Le bilan de la Commission s’articule autour d’une communication générale (2) et d’un document de travail résumant la situation par Etat membre (3). Dans la communication générale, la France est citée en exemple pour son projet-pilote « Andatu » (« pour toi » en langue romani), mis en place à Lyon et fondé sur un accès simultané aux droits au séjour, au logement, à la formation et à l’emploi pour les familles de nationalité roumaine. Mais aussi pour des logements temporaires de qualité construits avec l’implication de la communauté rom, grâce à l’aide du Fonds européen de développement régional. Le document de travail, lui, recense les mesures d’ores et déjà mises en œuvre par la France, notamment l’adoption de la circulaire interministérielle du 26 août 2012 relative à l’anticipation et à l’accompagnement des opérations d’évacuation des campements illicites (4) et le soutien – y compris financier (quatre millions d’euros par an) – pour faciliter sa mise en œuvre par les autorités locales. Sur cette base, il conclut :
→ que le cadre de la politique d’intégration des Roms est en place et doit maintenant être pleinement appliqué au niveau local ;
→ qu’une meilleure coordination entre les régions et le gouvernement central doit encore être développée ;
→ qu’il faut renforcer davantage la capacité et le mandat du « point de contact national » chargé de la mise en œuvre et de la surveillance de la stratégie nationale d’intégration des Roms.
Le même exercice est répété pour chaque Etat membre (sauf pour Malte, qui n’a pas adopté de stratégie nationale en raison du petit nombre de Roms sur son territoire). Les pays les plus à la traîne sont la Bulgarie, la République tchèque, la Hongrie, la Slovaquie et la Roumanie. Cinq pays qui se sont vu adresser une recommandation de la Commission en 2013.
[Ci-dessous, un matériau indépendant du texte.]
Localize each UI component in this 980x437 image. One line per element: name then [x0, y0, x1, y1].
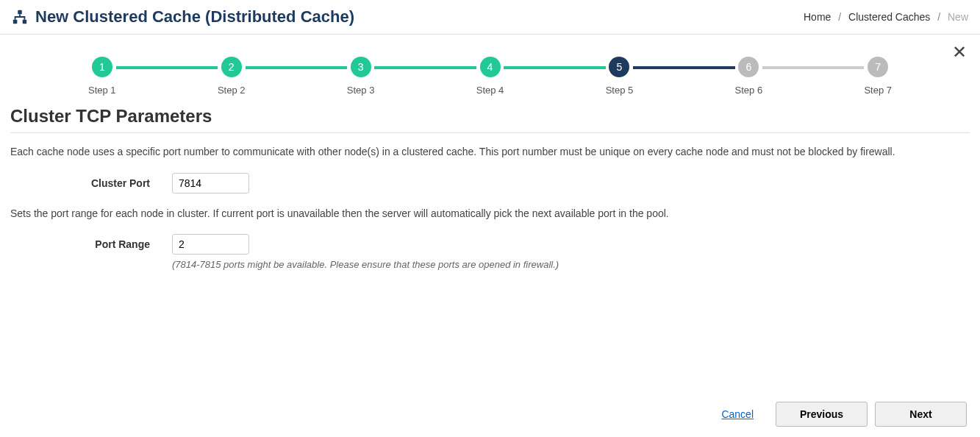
svg-rect-0 [18, 10, 22, 15]
step-1[interactable]: 1Step 1 [88, 57, 116, 96]
page-header: New Clustered Cache (Distributed Cache) … [0, 0, 980, 35]
cluster-icon [12, 9, 28, 25]
step-label: Step 2 [218, 85, 246, 96]
port-range-description: Sets the port range for each node in clu… [0, 207, 980, 221]
port-range-input[interactable] [172, 234, 249, 255]
step-label: Step 7 [864, 85, 892, 96]
step-connector [633, 66, 734, 69]
step-5[interactable]: 5Step 5 [606, 57, 634, 96]
stepper: 1Step 12Step 23Step 34Step 45Step 56Step… [0, 35, 980, 96]
section-title: Cluster TCP Parameters [0, 96, 980, 132]
step-label: Step 1 [88, 85, 116, 96]
step-7[interactable]: 7Step 7 [864, 57, 892, 96]
breadcrumb-clustered-caches[interactable]: Clustered Caches [848, 11, 930, 23]
step-circle: 3 [351, 57, 371, 77]
breadcrumb-home[interactable]: Home [804, 11, 831, 23]
close-icon[interactable]: ✕ [952, 43, 967, 61]
step-circle: 6 [738, 57, 759, 77]
port-range-hint: (7814-7815 ports might be available. Ple… [172, 259, 559, 270]
step-circle: 1 [92, 57, 112, 77]
step-connector [116, 66, 218, 69]
step-6[interactable]: 6Step 6 [735, 57, 763, 96]
step-label: Step 6 [735, 85, 763, 96]
step-connector [762, 66, 864, 69]
cluster-port-input[interactable] [172, 173, 249, 193]
step-2[interactable]: 2Step 2 [218, 57, 246, 96]
cluster-port-label: Cluster Port [10, 173, 172, 189]
divider [10, 132, 970, 133]
step-label: Step 4 [476, 85, 504, 96]
breadcrumb: Home / Clustered Caches / New [804, 11, 968, 23]
step-circle: 4 [480, 57, 501, 77]
port-range-label: Port Range [10, 234, 172, 250]
cluster-port-description: Each cache node uses a specific port num… [0, 145, 980, 160]
step-4[interactable]: 4Step 4 [476, 57, 504, 96]
step-connector [504, 66, 605, 69]
step-label: Step 3 [347, 85, 375, 96]
page-title: New Clustered Cache (Distributed Cache) [35, 7, 354, 26]
step-3[interactable]: 3Step 3 [347, 57, 375, 96]
step-circle: 2 [221, 57, 242, 77]
step-circle: 5 [609, 57, 629, 77]
svg-rect-1 [13, 20, 18, 24]
svg-rect-2 [23, 20, 26, 24]
breadcrumb-current: New [948, 11, 968, 23]
step-connector [246, 66, 347, 69]
step-connector [374, 66, 476, 69]
step-label: Step 5 [606, 85, 634, 96]
step-circle: 7 [868, 57, 888, 77]
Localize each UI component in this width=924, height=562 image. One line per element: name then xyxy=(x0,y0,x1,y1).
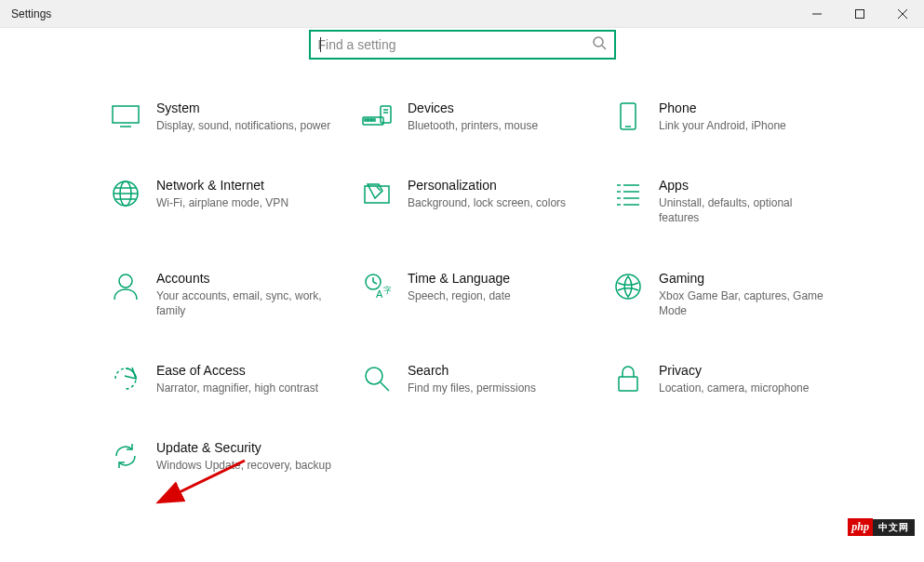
category-title: Apps xyxy=(659,178,836,193)
text-caret xyxy=(320,37,321,52)
category-title: Ease of Access xyxy=(156,363,318,378)
category-update-security[interactable]: Update & Security Windows Update, recove… xyxy=(110,440,361,473)
category-ease-of-access[interactable]: Ease of Access Narrator, magnifier, high… xyxy=(110,363,361,395)
globe-icon xyxy=(110,178,141,209)
svg-rect-22 xyxy=(365,186,389,203)
phone-icon xyxy=(612,100,644,132)
category-text: Time & Language Speech, region, date xyxy=(408,271,511,303)
category-text: Devices Bluetooth, printers, mouse xyxy=(408,100,538,133)
category-desc: Your accounts, email, sync, work, family xyxy=(156,288,333,318)
category-desc: Link your Android, iPhone xyxy=(659,118,786,133)
category-text: Phone Link your Android, iPhone xyxy=(659,100,786,133)
category-desc: Windows Update, recovery, backup xyxy=(156,458,331,473)
svg-line-35 xyxy=(373,282,377,284)
window-title: Settings xyxy=(0,7,51,20)
svg-point-32 xyxy=(119,274,132,288)
category-time-language[interactable]: A字 Time & Language Speech, region, date xyxy=(361,271,612,318)
lock-icon xyxy=(612,363,644,395)
titlebar: Settings xyxy=(0,0,924,28)
search-box[interactable] xyxy=(309,30,616,60)
svg-rect-9 xyxy=(365,119,368,121)
svg-rect-12 xyxy=(381,106,391,123)
personalization-icon xyxy=(361,178,393,209)
category-desc: Location, camera, microphone xyxy=(659,381,809,395)
svg-line-40 xyxy=(381,382,389,391)
category-desc: Wi-Fi, airplane mode, VPN xyxy=(156,195,288,210)
category-accounts[interactable]: Accounts Your accounts, email, sync, wor… xyxy=(110,271,361,318)
watermark-left: php xyxy=(848,518,873,536)
search-category-icon xyxy=(361,363,393,395)
category-desc: Background, lock screen, colors xyxy=(408,195,566,210)
close-button[interactable] xyxy=(881,0,924,28)
category-title: System xyxy=(156,100,330,115)
maximize-icon xyxy=(855,9,864,19)
svg-rect-11 xyxy=(372,119,375,121)
category-text: Ease of Access Narrator, magnifier, high… xyxy=(156,363,318,395)
category-search[interactable]: Search Find my files, permissions xyxy=(361,363,612,395)
search-icon xyxy=(592,35,607,54)
category-gaming[interactable]: Gaming Xbox Game Bar, captures, Game Mod… xyxy=(612,271,864,318)
category-devices[interactable]: Devices Bluetooth, printers, mouse xyxy=(361,100,612,133)
svg-point-38 xyxy=(616,274,640,299)
category-network[interactable]: Network & Internet Wi-Fi, airplane mode,… xyxy=(110,178,361,225)
watermark-right: 中文网 xyxy=(873,519,915,536)
category-text: Gaming Xbox Game Bar, captures, Game Mod… xyxy=(659,271,836,318)
category-system[interactable]: System Display, sound, notifications, po… xyxy=(110,100,361,133)
category-title: Privacy xyxy=(659,363,809,378)
watermark: php 中文网 xyxy=(848,518,915,536)
category-apps[interactable]: Apps Uninstall, defaults, optional featu… xyxy=(612,178,864,225)
category-text: Personalization Background, lock screen,… xyxy=(408,178,566,210)
svg-text:A: A xyxy=(376,288,383,300)
category-desc: Display, sound, notifications, power xyxy=(156,118,330,133)
category-personalization[interactable]: Personalization Background, lock screen,… xyxy=(361,178,612,225)
category-title: Personalization xyxy=(408,178,566,193)
category-desc: Narrator, magnifier, high contrast xyxy=(156,381,318,395)
svg-rect-1 xyxy=(856,9,864,18)
svg-rect-10 xyxy=(368,119,371,121)
apps-icon xyxy=(612,178,644,209)
svg-rect-6 xyxy=(113,106,139,123)
category-desc: Bluetooth, printers, mouse xyxy=(408,118,538,133)
category-title: Update & Security xyxy=(156,440,331,455)
category-grid: System Display, sound, notifications, po… xyxy=(0,100,924,473)
svg-line-5 xyxy=(602,46,606,49)
svg-rect-41 xyxy=(619,377,637,391)
system-icon xyxy=(110,100,141,132)
content: System Display, sound, notifications, po… xyxy=(0,30,924,491)
svg-point-4 xyxy=(594,37,603,47)
category-title: Network & Internet xyxy=(156,178,288,193)
category-desc: Uninstall, defaults, optional features xyxy=(659,195,836,225)
category-text: Search Find my files, permissions xyxy=(408,363,536,395)
ease-icon xyxy=(110,363,141,395)
minimize-button[interactable] xyxy=(796,0,838,28)
category-title: Time & Language xyxy=(408,271,511,286)
category-text: Accounts Your accounts, email, sync, wor… xyxy=(156,271,333,318)
accounts-icon xyxy=(110,271,141,302)
category-text: System Display, sound, notifications, po… xyxy=(156,100,330,133)
category-title: Search xyxy=(408,363,536,378)
window-controls xyxy=(796,0,924,28)
time-language-icon: A字 xyxy=(361,271,393,302)
gaming-icon xyxy=(612,271,644,302)
svg-text:字: 字 xyxy=(383,286,391,295)
category-desc: Find my files, permissions xyxy=(408,381,536,395)
category-text: Update & Security Windows Update, recove… xyxy=(156,440,331,473)
category-text: Privacy Location, camera, microphone xyxy=(659,363,809,395)
minimize-icon xyxy=(812,9,822,19)
category-title: Gaming xyxy=(659,271,836,286)
search-row xyxy=(0,30,924,60)
category-title: Accounts xyxy=(156,271,333,286)
devices-icon xyxy=(361,100,393,132)
category-desc: Speech, region, date xyxy=(408,288,511,303)
close-icon xyxy=(898,9,907,19)
category-phone[interactable]: Phone Link your Android, iPhone xyxy=(612,100,864,133)
category-title: Devices xyxy=(408,100,538,115)
search-input[interactable] xyxy=(318,37,607,52)
category-text: Apps Uninstall, defaults, optional featu… xyxy=(659,178,836,225)
svg-point-39 xyxy=(366,368,382,384)
category-privacy[interactable]: Privacy Location, camera, microphone xyxy=(612,363,864,395)
maximize-button[interactable] xyxy=(838,0,881,28)
category-desc: Xbox Game Bar, captures, Game Mode xyxy=(659,288,836,318)
category-text: Network & Internet Wi-Fi, airplane mode,… xyxy=(156,178,288,210)
category-title: Phone xyxy=(659,100,786,115)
La Commission européenne est rejointe dans son analyse par le Conseil de l’Europe. Dans un communiqué publié le 7 avril, à la veille de la Journée internationale des Roms, ce dernier estime en effet que « malgré les programmes européens visant à faciliter l’intégration des Roms dans la société, les progrès sont lents ». « Trop de Roms vivent encore dans des ghettos, et leurs enfants sont encore trop nombreux à fréquenter des écoles spécialisées », dénonce-t-il. Et même si « les services communaux du logement, de l’éducation et de la santé ont souvent des moyens très limités […], ils doivent aussi s’occuper des Roms », affirme-t-il. Selon le Conseil de l’Europe, c’est en effet « l’assistance au niveau local [qui] constitue la stratégie la plus prometteuse pour apporter la justice à la plus grande minorité de l’Europe ».
(1) Voir ASH n° 2716 du 1-07-11, p. 17.
(2) Communication COM (2014) 209 du 2 avril 2014, disp. sur
(3) A noter que, dans ce document (disp. en anglais sur http://goo.gl/q7NdMD), la Commission européenne, de façon étonnante, mêle des préconisations concernant les Roms et les gens du voyage. Et, dans un communiqué du 4 avril, elle enfonce le clou en expliquant que « le terme “Rom” désigne des groupes de personnes ayant des caractéristiques culturelles plus ou moins similaires, comme les Sinti, les gitans, les Kalés, les gens du voyage, etc., qu’ils soient sédentaires ou non » (MEMO/14/29 du 4 avril 2014, disp. sur
(4) Voir ASH n° 2772 du 31-08-12, p. 20.